Finally, our analysis identified two additional noteworthy findings. First, smoking cessation was more likely in patients with cancer. This is likely because the well-known association between smoking and cancer provides a strong motivation to quit. Second, our analysis did not suggest that the average life expectancy of a given cancer was strongly associated with the underutilization of preventive measures, suggesting that this underutilization may affect people who live long enough to benefit from preventive measures.

Limitations

Several limitations of our study warrant mention. First, the BRFSS uses a cross-sectional telephone survey design. Thus, it is reliant on answers by survey respondents who may exaggerate their utilization of certain interventions. Second, it is possible that some of the underutilization of preventive measures in patients with cancer is related to a limited life expectancy in the case of end-stage cancer disease. However, given that our regression analysis showed no significant association between a cancer’s average life expectancy and use of pharmacological and non-pharmacological therapies, limited life expectancy likely does not fully account for our findings. Third, because the BRFSS is a telephone survey that does not collect detailed data on participants, it was not possible to perform an assessment of differences in terms of blood pressure control or lipid control attributable to the underutilization of preventive agents. Accordingly, it is possible that the lower utilization of anti-hypertensive agents in patients with cancer may be partially attributable to blood pressure levels that are adequately controlled. Fourth, it is possible some preventive agents were contraindicated in some patients due to their cancer treatments; however, as we did not have access to the chemotherapeutic regimens received by respondents, our analysis cannot elucidate these nuances. Fifth, changes in guideline recommendations from 2011 to 2022 regarding the use of preventive agents may affect the degree to which they are used in different patient populations, including those with cancer. Sixth, although we attempted to isolate the influence of cancer by controlling for potential confounders, the observational design of our study does not imply causality.

Conclusion

Cancer survivors face a high risk for subsequent CVD. Several pharmacological and non-pharmacological preventive cardiovascular measures are underutilized in patients with cancer, including blood pressure and lipid-lowering therapies, aspirin, cardiac rehabilitation, and physical exercise. Pharmacological agents appear particularly underutilized in patients with both cancer and CVD, a worrisome finding considering the high risk of recurrent CVD in this patient population. Interventions aimed at improving patient and provider awareness about CVD risk and increasing the uptake of appropriate preventive cardiovascular measures targeting patients with cancer are needed.

Supplementary material

Supplementary material is available at European Journal of Preventive Cardiology.

Supplementary Material

zwad146_Supplementary_Data

Click here for additional data file.^{(50.2KB, docx)}

Contributor Information

Ahmed Sayed, Faculty of Medicine, Ain Shams University, Cairo, Egypt.

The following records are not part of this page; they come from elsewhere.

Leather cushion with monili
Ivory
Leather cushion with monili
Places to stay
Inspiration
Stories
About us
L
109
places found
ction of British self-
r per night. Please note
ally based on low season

Malak Munir, Faculty of Medicine, Ain Shams University, Cairo, Egypt.

Daniel Addison, Cardio-Oncology Program, Division of Cardiology, Ohio State University, Columbus, OH, USA.

Abdelrahman I Abushouk, Department of Cardiovascular Medicine, Heart, Vascular & Thoracic Institute, Cleveland Clinic, Cleveland, OH, USA; Department of Internal Medicine, Yale School of Medicine, New Haven, Connecticut.

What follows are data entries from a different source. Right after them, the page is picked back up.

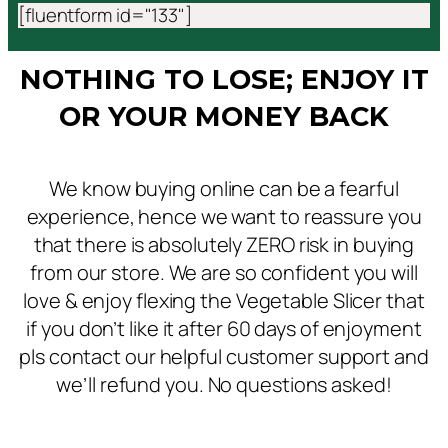
[fluentform id="133"]
NOTHING TO LOSE; ENJOY IT
OR YOUR MONEY BACK
We know buying online can be a fearful
experience, hence we want to reassure you
that there is absolutely ZERO risk in buying
from our store. We are so confident you will
love & enjoy flexing the Vegetable Slicer that
if you don’t like it after 60 days of enjoyment
pls contact our helpful customer support and
we’ll refund you. No questions asked!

Susan F Dent, Duke Cancer Institute, Department of Medicine, Duke University, Durham, NC, USA.

Tomas G Neilan, Cardio-Oncology Program, Division of Cardiology, Department of Medicine, Massachusetts General Hospital, Harvard Medical School, Boston, MA, USA.

Anne Blaes, Division of Hematology, Oncology and Transplantation, University of Minnesota, Minneapolis, MN, USA.

Michael G Fradley, Cardio-Oncology Center of Excellence, Division of Cardiology, Department of Medicine, Perelman School of Medicine at the University of Pennsylvania, Philadelphia, PA, USA.

Anju Nohria, Cardio-Oncology Program, Division of Cardiology, Department of Medicine, Brigham and Women’s Hospital, Boston, MA, USA.

Khaled Moustafa, Faculty of Medicine, Alexandria University, Alexandria, Egypt.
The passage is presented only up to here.